GhanaWeb is particularly well-liked by Ghanaians living in the United States, the United Kingdom, Germany, Canada, Italy, South Africa, the Netherlands, and France, as evidenced by the website’s high Alexa traffic rank.
Thanks to these repeat users and their millions of regular readers, GhanaWeb has quickly become the country’s go-to source for news and is now the third most-visited website in Ghana, behind only Google and YouTube.
The Editorial Staff of Ghanaweb’s Entertainment Section
GhanaWeb’s editors and writers work round the clock to bring you fair and balanced reporting on the news from Accra.
The privately owned, unbiased portal has a dedicated staff of web engineers and designers who work tirelessly to maintain and enhance the platform’s streamlined technology and attractive design in order to better serve the portal’s 4 million monthly unique visitors.

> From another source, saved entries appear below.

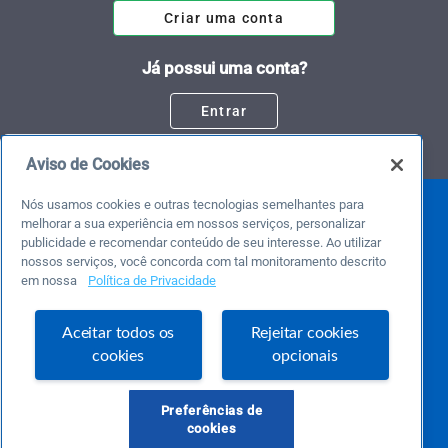
Criar uma conta
Já possui uma conta?
Entrar
Aviso de Cookies
Nós usamos cookies e outras tecnologias semelhantes para
melhorar a sua experiência em nossos serviços, personalizar
publicidade e recomendar conteúdo de seu interesse. Ao utilizar
nossos serviços, você concorda com tal monitoramento descrito
em nossa
Política de Privacidade
Este é um blog colaborativo.
Aceitar todos os
Rejeitar cookies
O Sebrae não se responsabiliza pelo conteúdo publicado por terceiros.
cookies
opcionais
Uma das maiores Comunidades de Empreendedorismo do Brasil, a Comunidade
Sebrae foi criada para entregar conteúdos em diversos formatos, inovadores,
pertinentes e temas específicos que se conecte com a realidade da sua empresa.
Preferências de
E claro, conte sempre com o Sebrae/PR, em todos os momentos de sua vida
cookies
empreendedora.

The AfricaWeb Holding company, of which GhanaWeb is a subsidiary, offers digital solutions to print media companies across Africa. As part of its mission to provide sustainable independent news portals, advertising, and publishing solutions for Africa, AfricaWeb also owns sites such as CamerounWeb.com, TanzaniaWeb.com, and MyNigeria.com.
The Editorial Staff of GhanaWeb follows the guidelines established by the AfricaWeb Group. The group’s copyright issues are handled by AfricaWeb Publishing, which also manages and licences all content within the group. If you want to get in touch with the editors of GhanaWeb or AfricaWeb Publishing, please visit our Contact Page.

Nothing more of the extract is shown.